I want to talk about the other side of the coin, the problem where all your posts stick too rigidly to the main topic. Contradictory? Not really.
While I quite agree that we should stick to the theme most of the time, as in Nicks post where he suggests it is ok for one out of five posts to stray off topic I would suggest every now and then you talk about something other than your main subject. My preference would be something that provides some insight into you.
This thought came this morning as I was catching up on my news feeds. When I am away I do not read the majority of my feeds, I have a dislike of web based news readers plus if I am away it is for a reason and that reason is very unlikely to include reading blogs. When I got back from this trip I have been programming a couple of small things for Performancing (one of which will be revealed soon). Subsequently I had a couple of weeks backlog waiting for me this morning.
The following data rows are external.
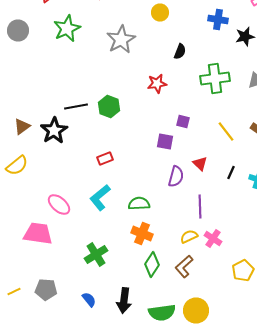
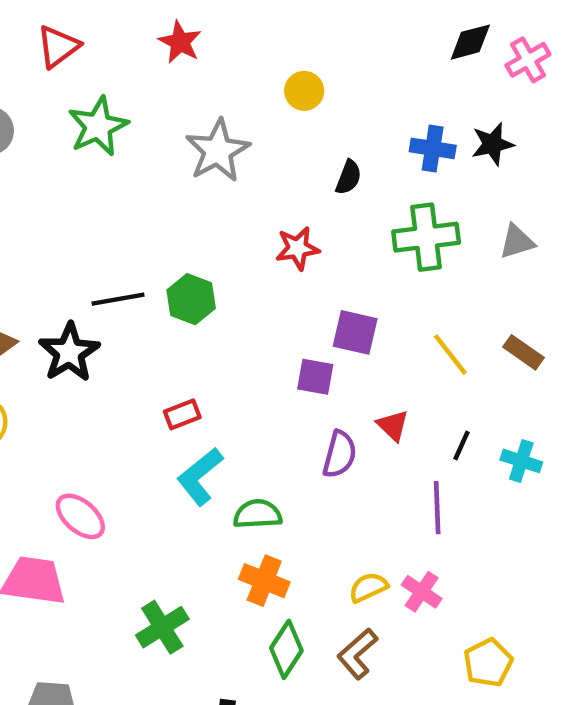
blue cross: (218, 20) -> (433, 148), moved
purple square: (183, 122) -> (355, 332), size x1.5
cyan L-shape: (100, 198) -> (200, 476), moved
purple line: (200, 206) -> (437, 508), moved

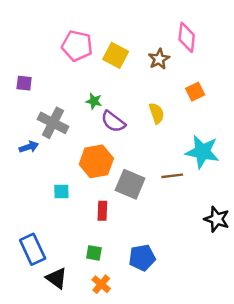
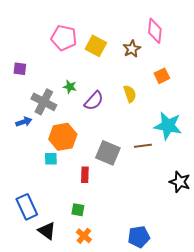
green star: (94, 101) -> (70, 87), moved
purple semicircle: (113, 122) -> (94, 101), turned -85
orange hexagon: (96, 161) -> (63, 137), moved
blue pentagon: (142, 258) -> (139, 237), moved

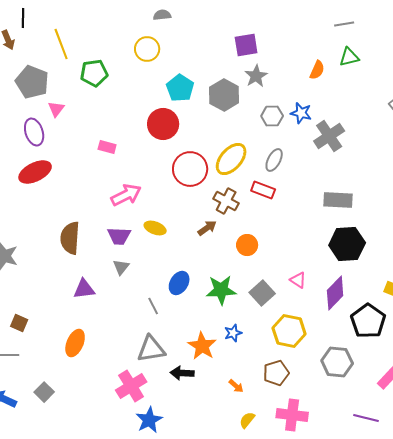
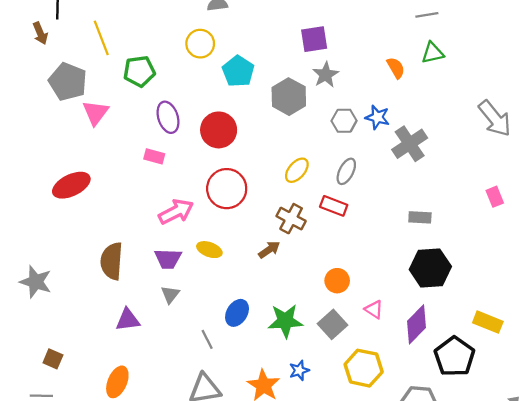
orange semicircle: (317, 70) -> (396, 68), turned -54
cyan pentagon: (180, 88) -> (238, 71), moved
pink triangle: (56, 109) -> (95, 113), size x1.4
purple ellipse: (34, 132) -> (168, 117), moved
yellow ellipse: (231, 159) -> (297, 170), size x0.7
red circle: (190, 169) -> (227, 189), moved
gray rectangle: (338, 200) -> (420, 217), size x0.7
orange circle: (247, 245) -> (337, 281), moved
When you read a lot of blog posts all at once you start seeing patterns. It has been a source of a couple of my posts in the past. The pattern I saw this morning made me realise something I knew before but it really hit home. My favourite bloggers and blogs tend to be the ones where the blogger makes an effort to be three-dimensional.
What do I mean by that?
Well I don’t mean that all they post about is themselves. Although having said that one of my favourite bloggers perhaps over-shares (even down to posting pictures of her new hairstyles, complete with Flickr gallery of same). I mean colouring in the lines so the blogger comes across as human. Small details, back story, likes and dislikes. Stuff that is happening to them.
It is not necessary to devote entire posts to personal updates, in fact I think it works best when this stuff is dropped in as support for an idea.
As an example, if you are a gadget blogger you might talk about not just the gadget you are reviewing or previewing but about what you might use it for, what context in your life might it be just the thing you need. It doesn’t need to be over personal either. One of my blogs is on Photography so when we are planning to go away we talk about what we are buying in preparation and when we are on trips we tend to post about how our equipment performed on location.
It’s easy to forget that bloggers and blog readers are first and foremost people. Blogs are about people communicating, some times we focus too much on the communication aspect and forget the people aspect.
There is a delicate balance to strike between showing that you are a real person and opening up too much. I would not recommend providing too many details about where you live, your spouse, children and your movements for example, that opens you up to dangerous situations with strangers appearing on your doorstep like happened to Darren. Also do not turn your blog into a journal if it is not meant to be, people subscribe for the content they expect not pictures of your cat.
I think though if you do manage to share just a little bit of a picture of who you are your readers will feel closer to you, will be more likely to take on board what you say and be more inclined to return for more.